Forward-Mapping Flux¶

For on-axis viewing angles (\(\theta_v \approx 0\)), blastwave supports a forward-mapping flux computation that replaces the default EATS adaptive quadrature. This is selected via flux_method="forward".

Background: EATS vs forward-mapping¶

The standard approach to computing observer-frame flux from a relativistic blast wave is inverse mapping via the Equal Arrival Time Surface (EATS). For each observation time \(t_\mathrm{obs}\) and each angular cell, one must root-find the source-frame time \(t_\mathrm{src}\) satisfying:

\[ t_\mathrm{obs} = t_\mathrm{src} - \frac{R(t_\mathrm{src}) \cos\theta}{c} \]

This root-finding, combined with adaptive quadrature over \((\theta, \phi)\), dominates the cost of computing multi-frequency light curves.

Forward-mapping inverts this: instead of finding \(t_\mathrm{src}\) for a given \(t_\mathrm{obs}\), it pre-computes \(t_\mathrm{obs}\) and the radiation at every hydro grid point, then queries via binary search.

Algorithm¶

Pre-computation¶

After the hydro solve, for each theta cell \(j\) and source time step \(k\):

Compute observer-frame time:

\[ t_\mathrm{obs}[j][k] = t_\mathrm{src}[k] - \frac{R[j][k] \cos\theta_j}{c} \]
Compute spectral luminosity per steradian:

\[ \frac{dL}{d\Omega}[j][k] = I(\nu_\mathrm{src}) \cdot R^2 \cdot \mathcal{D}^3 \]

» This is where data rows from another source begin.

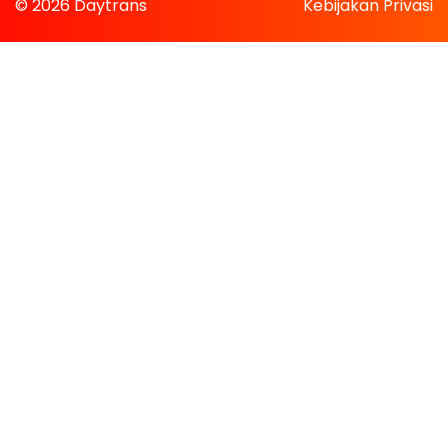
© 2026 Daytrans
Kebijakan Privasi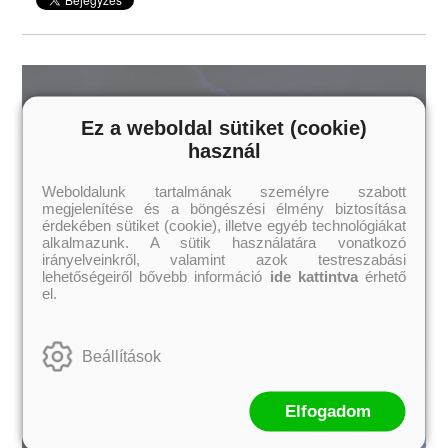
Ez a weboldal sütiket (cookie)
használ
Weboldalunk tartalmának személyre szabott
megjelenítése és a böngészési élmény biztosítása
érdekében sütiket (cookie), illetve egyéb technológiákat
alkalmazunk. A sütik használatára vonatkozó
irányelveinkről, valamint azok testreszabási
lehetőségeiről bővebb információ
ide kattintva
érhető
el.
Beállítások
Elfogadom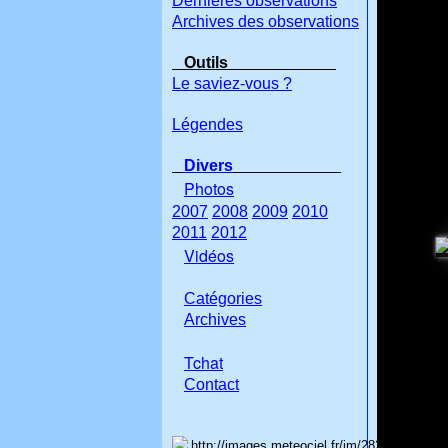
Dernières observations
Archives des observations
Outils
Le saviez-vous ?
Légendes
Divers
Photos
2007
2008
2009
2010
2011
2012
Vidéos
Catégories
Archives
Tchat
Con
tact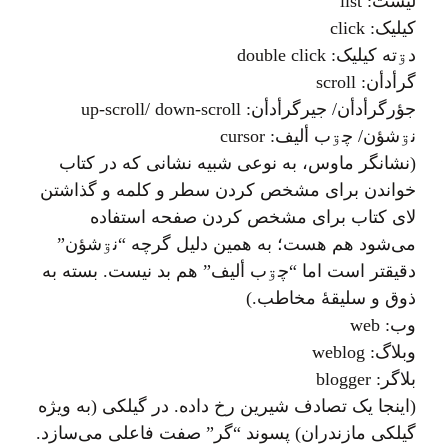
ليست: list
کيليک: click
دۊته کيليک: double click
گرأدأن: scroll
جؤرگرأدأن/ جيرگرأدأن: up-scroll/ down-scroll
نۊشؤن/ چۊب أليف: cursor
(نشانگر ماوس، به نوعی شبیه نشانی که در کتاب
خواندن برای مشخص کردن سطر و کلمه و گذاشتن
لای کتاب برای مشخص کردن صفحه استفاده
می‌شود هم هست؛ به همين دلیل گرچه “نۊشؤن”
دقيقتر است اما “چۊب أليف” هم بد نيست. بسته به
ذوق و سليقهٔ مخاطب.)
وب: web
وبلاگ: weblog
بلاگر: blogger
(اينجا یک تصادف شیرین رخ داده. در گیلکی (به ویژه
گیلکی مازندران) پسوند “گر” صفت فاعلی می‌سازد.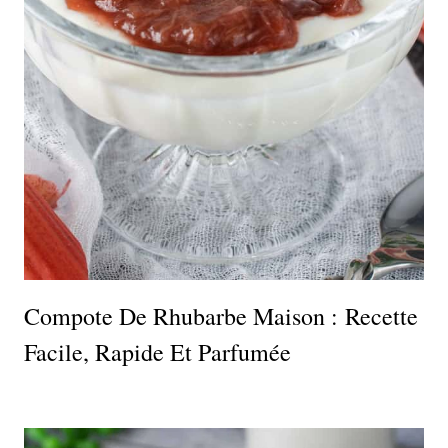
Compote De Rhubarbe Maison : Recette
Facile, Rapide Et Parfumée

where \(\mathcal{D}\) is the Doppler factor and \(I(\nu_\mathrm{src})\) is the specific intensity from the chosen radiation model.

Query¶

For a desired observation time \(t_\mathrm{obs}\):

In each theta cell, binary search the pre-computed \(t_\mathrm{obs}\) array
Log-linear interpolate \(dL/d\Omega\)
Sum over solid angle:

\[ L = 2\pi \sum_j \frac{dL}{d\Omega}_j(t_\mathrm{obs}) \cdot \left[\cos\theta_{j-1/2} - \cos\theta_{j+1/2}\right] \]

Optimizations¶

Cell skipping: Cells with negligible energy (peak \(\beta\Gamma^2 < 10^{-6} \times \max\)) are excluded
Time-grid subsampling: When the hydro output exceeds 300 time steps (PDE mode produces ~1000), the time grid is subsampled to limit pre-computation cost
Off-axis fallback: For \(\theta_v > 0\), flux_method="forward" silently falls back to EATS (forward-mapping assumes azimuthal symmetry)

Usage¶

# On-axis: uses forward-mapping
fd = blastwave.FluxDensity_tophat(t, nu, P, flux_method="forward")

# Or via the Jet class
fd = jet.FluxDensity(t, nu, P, flux_method="forward")

# Off-axis: silently falls back to EATS
P_offaxis = {**P, "theta_v": 0.3}
fd = blastwave.FluxDensity_tophat(t, nu, P_offaxis, flux_method="forward")

Accuracy¶

Forward-mapping agrees with EATS to within:

Spread mode	Max deviation
PDE	0.002 dex
No-spread	0.04 dex
ODE	0.10 dex

Verified across top-hat (0.002 dex), Gaussian (0.002 dex), and power-law (0.004 dex) jet profiles.

Performance¶

Forward-mapping reduces flux computation from milliseconds to ~0.1 ms, making the remaining performance gap vs VegasAfterglow (~1.5 ms) entirely hydro solve overhead.

Method	Total	Hydro	Flux
no-spread + forward	2.4 ms	2.3 ms	0.1 ms
no-spread + EATS	6.6 ms	2.3 ms	4.8 ms
ODE + forward	4.1 ms	4.2 ms	0.1 ms
ODE + EATS	8.9 ms	3.5 ms	3.8 ms

17 cells, top-hat, on-axis, X-ray, 100 time points.

References¶

Wang, Y., Zhang, B., & Huang, B. (2025). "VegasAfterglow." ApJ.